For many companies, meeting these delivery obligations and quality objectives will require new control tools to maximize field productivity. These new regulatory structures will push network
providers into a new era of productivity. Network operators will be forced to adopt incremental efficiencies and innovations to solve the compliance and reporting challenges ahead, leading to the
dawn of a new level of efficiency in broadband network buildouts.

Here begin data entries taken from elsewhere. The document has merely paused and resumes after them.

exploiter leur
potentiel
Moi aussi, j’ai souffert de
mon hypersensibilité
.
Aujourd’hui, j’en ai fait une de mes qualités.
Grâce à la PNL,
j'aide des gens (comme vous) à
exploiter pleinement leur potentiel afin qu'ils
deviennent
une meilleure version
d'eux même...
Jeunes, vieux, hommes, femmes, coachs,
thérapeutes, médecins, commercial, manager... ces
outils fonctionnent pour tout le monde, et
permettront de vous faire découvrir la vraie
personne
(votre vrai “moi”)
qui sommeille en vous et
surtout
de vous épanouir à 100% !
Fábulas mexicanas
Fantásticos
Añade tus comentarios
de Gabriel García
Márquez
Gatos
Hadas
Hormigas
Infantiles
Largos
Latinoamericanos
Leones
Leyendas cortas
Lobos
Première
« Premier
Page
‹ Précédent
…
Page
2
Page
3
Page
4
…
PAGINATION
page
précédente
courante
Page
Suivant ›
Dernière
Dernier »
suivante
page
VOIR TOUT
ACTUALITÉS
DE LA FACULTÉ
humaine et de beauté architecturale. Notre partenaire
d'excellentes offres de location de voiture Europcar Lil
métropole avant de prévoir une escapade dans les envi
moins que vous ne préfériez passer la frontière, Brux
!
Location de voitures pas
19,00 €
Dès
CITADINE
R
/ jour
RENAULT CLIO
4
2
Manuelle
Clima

A tool to enable such broadband network build efficiencies will use geographic information to acquire data for analysis and modeling. Replacing paper construction prints and manual handoffs, end-to-end digital deployment models can provide automated workflows to distribute work to team members throughout the field. A maps-based interface on each worker’s mobile device visually guides them to their next task and specifies which materials are required. Technology like this can add incredible value, not just by communicating tasks but also by automating the distribution of tasks to crew members in a sequenced way to optimize delivery times and build paths. Tasks are assigned on a data-driven basis to maximize productivity. For instance, crews will not waste truck rolls on a site before the site is ready or be sent to a task for which they are not qualified. When performance is essential, crews need to ensure only the most efficient process is followed at all times, especially when building at scale.

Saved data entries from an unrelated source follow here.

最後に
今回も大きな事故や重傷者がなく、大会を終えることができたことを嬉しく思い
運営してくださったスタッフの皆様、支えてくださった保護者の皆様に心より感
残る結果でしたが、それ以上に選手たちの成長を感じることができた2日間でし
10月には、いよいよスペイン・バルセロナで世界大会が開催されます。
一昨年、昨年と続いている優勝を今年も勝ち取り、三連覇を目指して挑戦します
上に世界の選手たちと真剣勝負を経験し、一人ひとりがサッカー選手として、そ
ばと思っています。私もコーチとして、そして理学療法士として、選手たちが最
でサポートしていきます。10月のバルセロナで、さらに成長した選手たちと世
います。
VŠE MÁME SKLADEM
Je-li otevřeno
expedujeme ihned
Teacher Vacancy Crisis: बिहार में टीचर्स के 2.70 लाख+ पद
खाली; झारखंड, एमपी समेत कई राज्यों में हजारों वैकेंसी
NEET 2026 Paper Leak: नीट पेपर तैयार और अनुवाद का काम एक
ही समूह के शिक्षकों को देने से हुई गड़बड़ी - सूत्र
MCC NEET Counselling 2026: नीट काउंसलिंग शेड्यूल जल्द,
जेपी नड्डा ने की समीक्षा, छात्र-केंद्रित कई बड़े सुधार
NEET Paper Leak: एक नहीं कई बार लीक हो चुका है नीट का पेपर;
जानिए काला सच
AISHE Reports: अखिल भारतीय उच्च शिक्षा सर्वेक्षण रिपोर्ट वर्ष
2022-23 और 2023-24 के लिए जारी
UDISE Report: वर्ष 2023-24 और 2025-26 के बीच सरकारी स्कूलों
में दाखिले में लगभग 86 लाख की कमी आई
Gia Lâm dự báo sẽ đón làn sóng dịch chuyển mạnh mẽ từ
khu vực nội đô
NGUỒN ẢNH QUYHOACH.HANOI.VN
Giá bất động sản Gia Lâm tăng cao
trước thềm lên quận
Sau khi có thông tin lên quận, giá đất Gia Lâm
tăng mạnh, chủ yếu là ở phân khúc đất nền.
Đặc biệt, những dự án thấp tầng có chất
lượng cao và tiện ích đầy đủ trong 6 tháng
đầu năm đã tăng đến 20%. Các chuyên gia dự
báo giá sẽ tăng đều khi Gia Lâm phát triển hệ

There are strict compliance and reporting requirements attached to these subsidized network projects. Digital network construction tools can add visibility and transparency to projects by providing the vast volumes of build data in a centralized view for real-time integration by project stakeholders. The ability to track progress in real time ensures FCC reporting requirements are simplified, and there is early identification of at-risk delivery milestones and faster, more informed build decisions. Attempting to meet these reporting requirements by transcribing data from paper construction prints and working with Microsoft Project or multiple Excel sheets introduces significant risk of error and inefficiency, which can be immediately addressed with a fully digital approach.

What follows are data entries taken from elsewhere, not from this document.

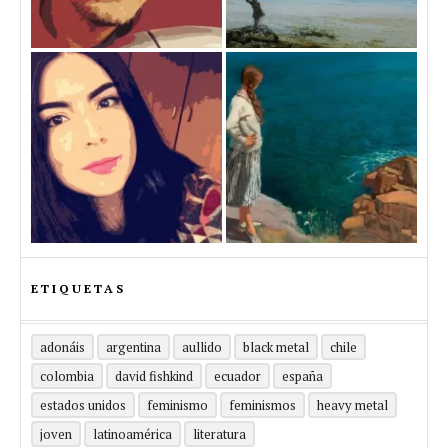
ETIQUETAS
adonáis
argentina
aullido
black metal
chile
colombia
david fishkind
ecuador
españa
estados unidos
feminismo
feminismos
heavy metal
joven
latinoamérica
literatura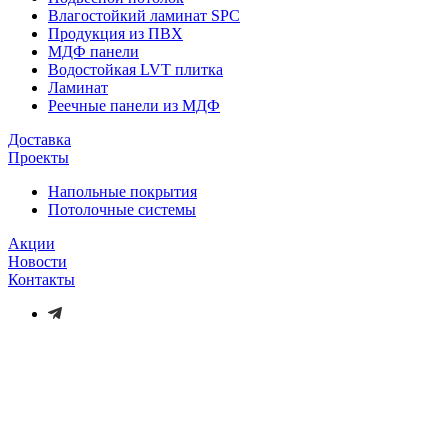
Влагостойкий ламинат SPC
Продукция из ПВХ
МДФ панели
Водостойкая LVT плитка
Ламинат
Реечные панели из МДФ
Доставка
Проекты
Напольные покрытия
Потолочные системы
Акции
Новости
Контакты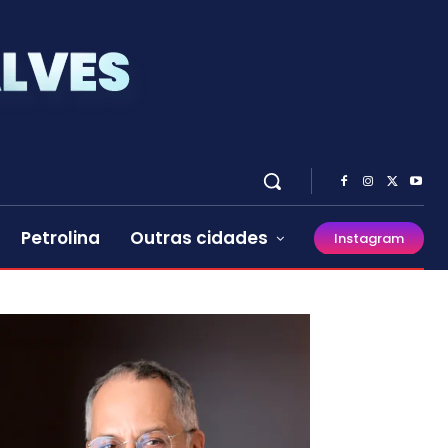
Petrolina
Outras cidades
Instagram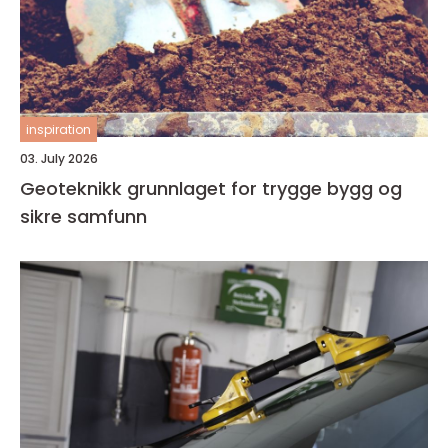
inspiration
03. July 2026
Geoteknikk grunnlaget for trygge bygg og
sikre samfunn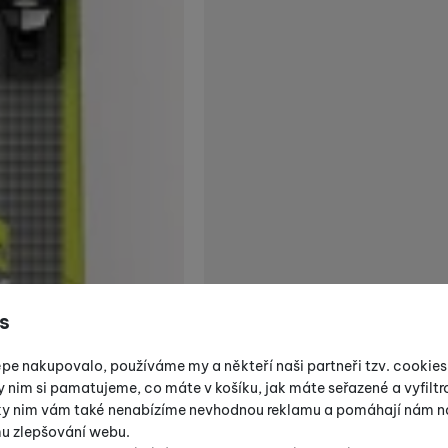
s
épe nakupovalo, používáme my a někteří naši partneři tzv. cookie
y nim si pamatujeme, co máte v košíku, jak máte seřazené a vyfiltro
íky nim vám také nenabízíme nevhodnou reklamu a pomáhají nám na
mu zlepšování webu.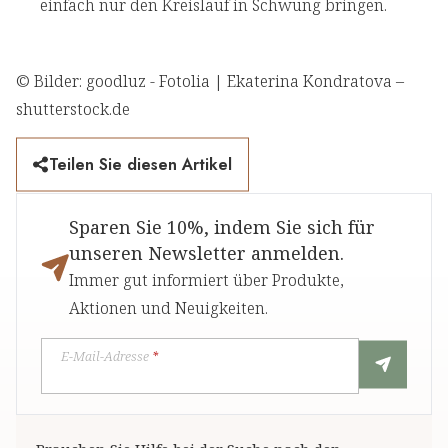
einfach nur den Kreislauf in Schwung bringen.
© Bilder: goodluz - Fotolia | Ekaterina Kondratova –
shutterstock.de
Teilen Sie diesen Artikel
Sparen Sie 10%, indem Sie sich für
unseren Newsletter anmelden.
Immer gut informiert über Produkte,
Aktionen und Neuigkeiten.
E-Mail-Adresse
*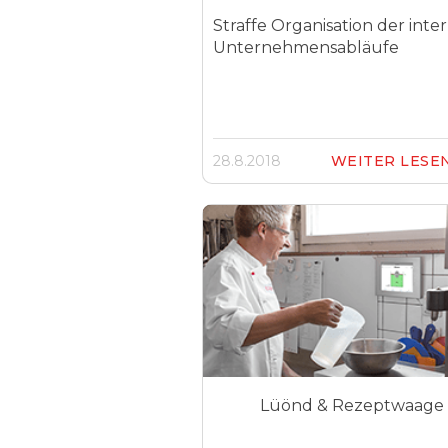
Straffe Organisation der inte
Unternehmensabläufe
28.8.2018
WEITER LESE
Lüönd & Rezeptwaage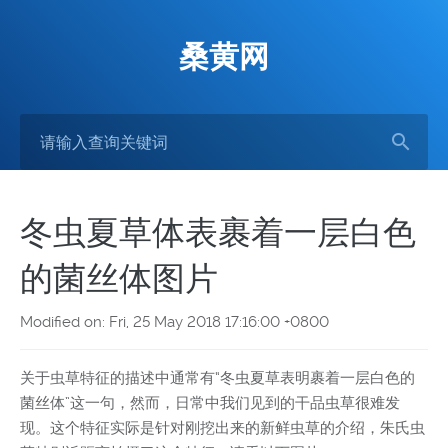
桑黄网
冬虫夏草体表裹着一层白色
的菌丝体图片
Modified on: Fri, 25 May 2018 17:16:00 +0800
关于虫草特征的描述中通常有“冬虫夏草表明裹着一层白色的
菌丝体”这一句，然而，日常中我们见到的干品虫草很难发
现。这个特征实际是针对刚挖出来的新鲜虫草的介绍，朱氏虫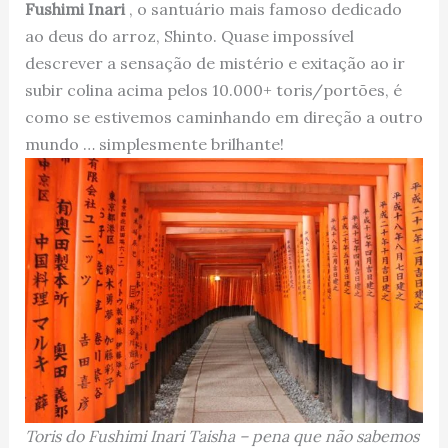
Fushimi Inari
, o santuário mais famoso dedicado
ao deus do arroz, Shinto. Quase impossível
descrever a sensação de mistério e exitação ao ir
subir colina acima pelos 10.000+ toris/portões, é
como se estivemos caminhando em direção a outro
mundo … simplesmente brilhante!
Toris do Fushimi Inari Taisha – pena que não sabemos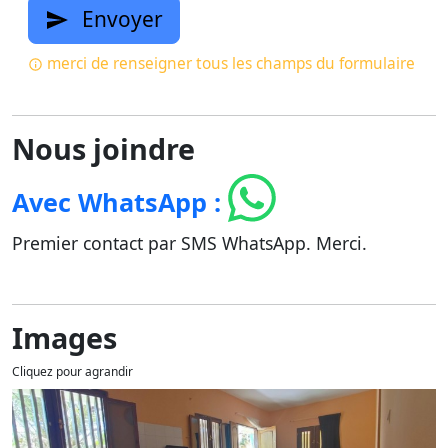
Envoyer
merci de renseigner tous les champs du formulaire
Nous joindre
Avec WhatsApp :
Premier contact par SMS WhatsApp. Merci.
Images
Cliquez pour agrandir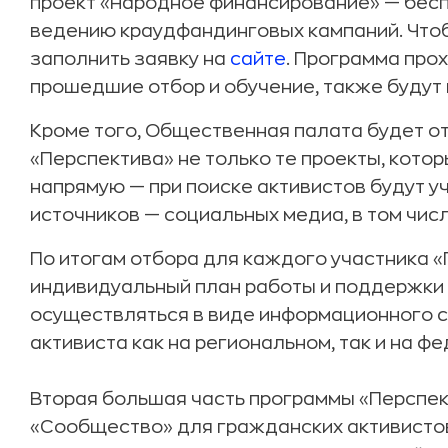
проект «Народное финансирование» — бес
ведению краудфандинговых кампаний. Чтобы
заполнить заявку на
сайте
. Программа прох
прошедшие отбор и обучение, также будут 
Кроме того, Общественная палата будет о
«Перспектива» не только те проекты, кото
напрямую — при поиске активистов будут у
источников — социальных медиа, в том числ
По итогам отбора для каждого участника 
индивидуальный план работы и поддержки 
осуществляться в виде информационного 
активиста как на региональном, так и на ф
Вторая большая часть программы «Перспе
«Сообщество» для гражданских активистов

Sales, news, education, jobs, and communication have moved predominantly online. Broadband Internet service is now an economic cornerstone. Access to high-speed Internet is a significant advantage all Americans need, and bridging the digital divide will require a united industry committed to delivering fiber infrastructure more efficiently. Because the levers that drive project decision-making are new, the construction process’s characteristics are new, and project teams must look to new delivery systems and technology to handle them. If organizations adopt the cutting-edge new tools available to them, we can end access inequality and usher in a new era for buildout efficiency.